論文紹介

研究代表者 伊藤純一
佐藤 豊
所 属 東京大学大学院農学生命科学研究科
名古屋大学大学院生命農学研究科
著 者 Jun-Ichi Itoh, Ken-Ichiro Hibara, Yutaka Sato, and Yasuo Nagato
(伊藤純一、桧原健一郎、佐藤豊、長戸康郎)
論文題目 Developmental Role and Auxin Responsiveness of Class III Homeodomain Leucine Zipper Gene Family Members in Rice
(イネのクラスIIIホメオドメインロイシンジッパー遺伝子ファミリーの発生における役割とオーキシンの反応性)
発表誌 Plant Physiology. 147:1960-1975, 2008
要 旨  シロイヌナズナにおいてクラスIIIホメオドメインロイシンジッパー遺伝子(HD-ZIP III)は発生過程において極めて重要な役割を果たしているが、イネ(単子葉植物)における機能は明らかではない。そこで、イネにおける5つのHD-ZIP III 遺伝子の発生過程における発現パターン、過剰発現体の表現型、オーキシンによる反応性を解析し、イネにおけるHD-ZIP III の発生における役割について考察を行なった。in situ hybridizationによる発現解析では、5つのHD-ZIP IIIうち4つの遺伝子は茎頂分裂組織(SAM)、葉原基の向軸側、維管束の木部の細胞などで発現が観察された。過剰発現体の表現型観察では、本来向軸側にできる組織が背軸側に分化した葉や、極性を失った糸状の葉原基などが観察された。これらのことから、イネのHD-ZIP III遺伝子はシロイヌナズナと同様に、SAMの形成や側生器官における向軸側のidentityの決定に関与していることが示唆された。一方で、過剰発現体において、葉縁に特徴的な膜状の構造や糸状の葉原基が、本来の葉原基やSAMとは独立に形成されたことから、イネのHD-ZIP III遺伝子は葉縁の形成や葉原基分化にも機能を持っていることが推測された。

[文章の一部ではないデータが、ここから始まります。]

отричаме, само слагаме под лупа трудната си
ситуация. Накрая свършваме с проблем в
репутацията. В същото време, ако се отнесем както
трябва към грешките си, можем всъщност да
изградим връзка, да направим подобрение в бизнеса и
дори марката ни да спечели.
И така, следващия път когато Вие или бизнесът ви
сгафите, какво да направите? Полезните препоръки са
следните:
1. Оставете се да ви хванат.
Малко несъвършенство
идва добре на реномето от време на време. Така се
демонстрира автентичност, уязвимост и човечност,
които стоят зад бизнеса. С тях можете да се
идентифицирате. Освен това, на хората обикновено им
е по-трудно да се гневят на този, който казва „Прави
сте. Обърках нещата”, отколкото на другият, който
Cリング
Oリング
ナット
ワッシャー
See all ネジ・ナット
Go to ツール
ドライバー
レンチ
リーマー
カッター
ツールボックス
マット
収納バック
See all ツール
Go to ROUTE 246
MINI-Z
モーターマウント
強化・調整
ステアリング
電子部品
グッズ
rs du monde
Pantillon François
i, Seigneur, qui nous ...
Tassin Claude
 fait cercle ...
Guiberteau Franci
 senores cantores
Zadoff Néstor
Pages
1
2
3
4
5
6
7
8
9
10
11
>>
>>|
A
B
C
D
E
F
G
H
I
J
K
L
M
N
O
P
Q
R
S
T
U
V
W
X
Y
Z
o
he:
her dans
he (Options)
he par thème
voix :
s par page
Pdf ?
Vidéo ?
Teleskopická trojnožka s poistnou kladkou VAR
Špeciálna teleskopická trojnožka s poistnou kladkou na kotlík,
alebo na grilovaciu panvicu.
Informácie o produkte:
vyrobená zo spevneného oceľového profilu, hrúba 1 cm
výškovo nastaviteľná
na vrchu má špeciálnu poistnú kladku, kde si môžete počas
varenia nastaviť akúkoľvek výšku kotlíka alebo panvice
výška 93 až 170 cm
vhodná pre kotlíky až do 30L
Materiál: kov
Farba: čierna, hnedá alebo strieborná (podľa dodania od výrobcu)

 続いて、HD-ZIP III遺伝子のオーキシン反応性について調査した。植物体全体においてはいずれのHD-ZIP III遺伝子も顕著なオーキシン反応性を示さなかったがin situ hybridizationの観察から、SAMにおいてのみ強いオーキシン誘導性が見られた。このことからHD-ZIP III遺伝子はSAMにおいて、オーキシンに依存した葉原基分化過程に何らかの働きを持っていることが予想された。
図1
図1 miR166耐性OSHB遺伝子の過剰発現体の表現型。
A, E. 野生型、B, C, D, F, G, H, I. 変異型OSHB3遺伝子の過剰発現体。J, K. 変異型OSHB5遺伝子の過剰発現体。B. 多数の膜状の構造(野生型の葉縁に対応)が認められる。C. 糸状になった葉の断面。D. 維管束の極性も異常となっている(XY:木部、PL:師部)。E. 野生型葉原基の電子顕微鏡写真。F, G. 膜状の構造(矢印)が認められる。H, I. 糸状の葉原基(矢印)が認められるがSAMが認められない。J, K. 葉の外形は比較的正常だが、維管束の極性に異常が認められる。
図2図2 オーキシン処理によるOSHB遺伝子の発現。
A, B, D. 1週間の2,4-D処理後のSAMにおけるOSHB3遺伝子の発現。SAM全体で発現が認められる。(SM: SAM, P1, P2: 葉原基)C. 無処理のSAMにおけるOSHB3遺伝子の発現。SAMの中心のみで発現が見られる。E. 野生型におけるOSH1の発現。SAMの葉原基分化予定領域(矢頭)で発現抑制が観察される。F. 1週間の2,4-D処理後のSAMにおけるOSH1の発現。SAMの広い範囲(矢頭)で発現抑制が観察される。G, H. 6時間の2,4-D処理後のSAMにおけるOSHB3遺伝子の発現。SAM全体で発現が認められる。